----- DATA TO PROCESS -----

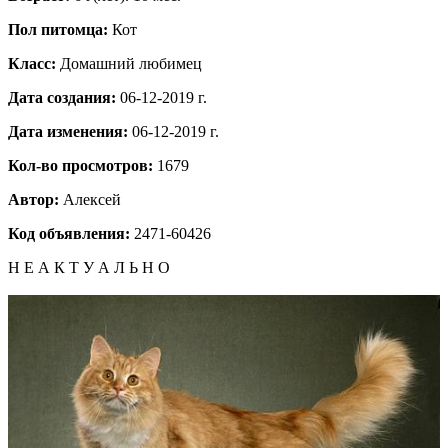
Пол питомца:
Кот
Класс:
Домашний любимец
Дата создания:
06-12-2019 г.
Дата изменения:
06-12-2019 г.
Кол-во просмотров:
1679
Автор:
Алексей
Код объявления:
2471-60426
Н Е А К Т У А Л Ь Н О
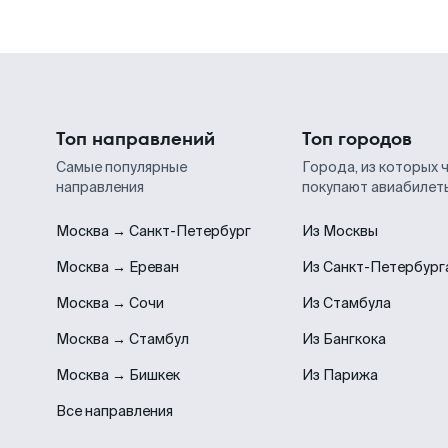
Топ направлений
Топ городов
Самые популярные
Города, из которых 
направления
покупают авиабилет
Москва → Санкт-Петербург
Из Москвы
Москва → Ереван
Из Санкт-Петербург
Москва → Сочи
Из Стамбула
Москва → Стамбул
Из Бангкока
Москва → Бишкек
Из Парижа
Все направления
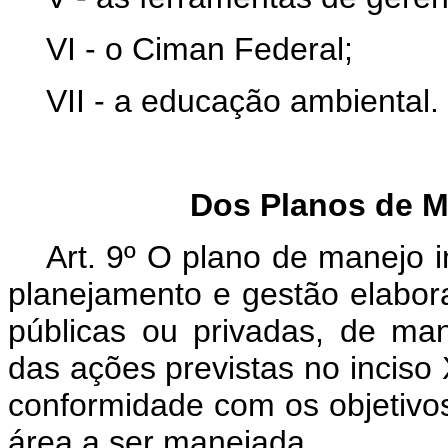
VI - o Ciman Federal;
VII - a educação ambiental.
Dos Planos de M
Art. 9º
O plano de manejo i
planejamento e gestão elabora
públicas ou privadas, de man
das ações previstas no inciso
conformidade com os objetivos
área a ser manejada.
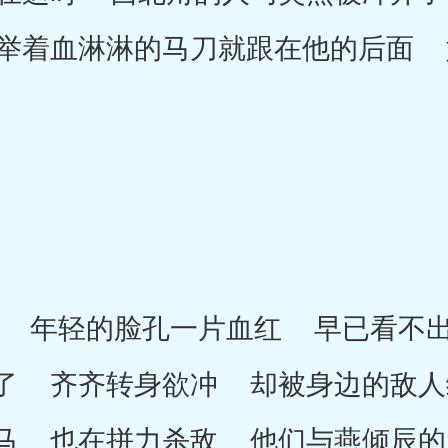
举着血淋淋的马刀就跟在他的后面 
年轻的脸孔一片血红 早已看不出
了 齐齐转身欲冲 却被身边的敌人
马 也在拼力杀敌 他们与燕倾辰的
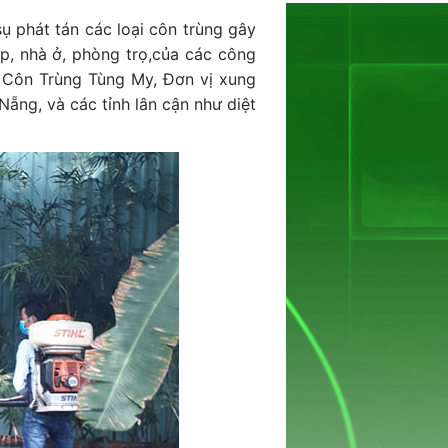
ụ phát tán các loại côn trùng gây
p, nhà ở, phòng trọ,của các công
t Côn Trùng Tùng My, Đơn vị xung
Nẵng, và các tỉnh lân cận như diệt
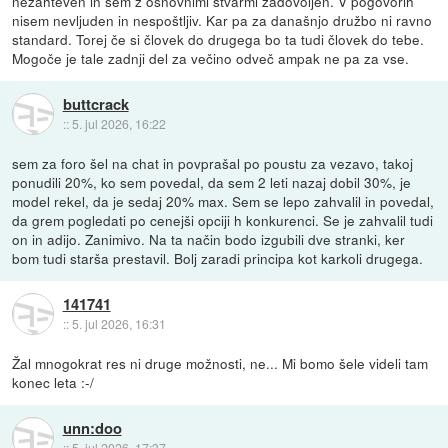
nezahteven in sem z osnovnimi stvarmi zadovoljen. V pogovorih
nisem nevljuden in nespoštljiv. Kar pa za današnjo družbo ni ravno
standard. Torej če si človek do drugega bo ta tudi človek do tebe.
Mogoče je tale zadnji del za večino odveč ampak ne pa za vse.
buttcrack
::
5. jul 2026, 16:22
sem za foro šel na chat in povprašal po poustu za vezavo, takoj
ponudili 20%, ko sem povedal, da sem 2 leti nazaj dobil 30%, je
model rekel, da je sedaj 20% max. Sem se lepo zahvalil in povedal,
da grem pogledati po cenejši opciji h konkurenci. Se je zahvalil tudi
on in adijo. Zanimivo. Na ta način bodo izgubili dve stranki, ker
bom tudi starša prestavil. Bolj zaradi principa kot karkoli drugega.
141741
::
5. jul 2026, 16:31
Žal mnogokrat res ni druge možnosti, ne... Mi bomo šele videli tam
konec leta :-/
unn:doo
::
5. jul 2026, 17:37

-----

## PROMPT
Set down, word for word, every line from the line that holds "ponudili 20%, ko" to the end of the entries above, including both ends.

## EXERCISE SOLUTION
ponudili 20%, ko sem povedal, da sem 2 leti nazaj dobil 30%, je
model rekel, da je sedaj 20% max. Sem se lepo zahvalil in povedal,
da grem pogledati po cenejši opciji h konkurenci. Se je zahvalil tudi
on in adijo. Zanimivo. Na ta način bodo izgubili dve stranki, ker
bom tudi starša prestavil. Bolj zaradi principa kot karkoli drugega.
141741
::
5. jul 2026, 16:31
Žal mnogokrat res ni druge možnosti, ne... Mi bomo šele videli tam
konec leta :-/
unn:doo
::
5. jul 2026, 17:37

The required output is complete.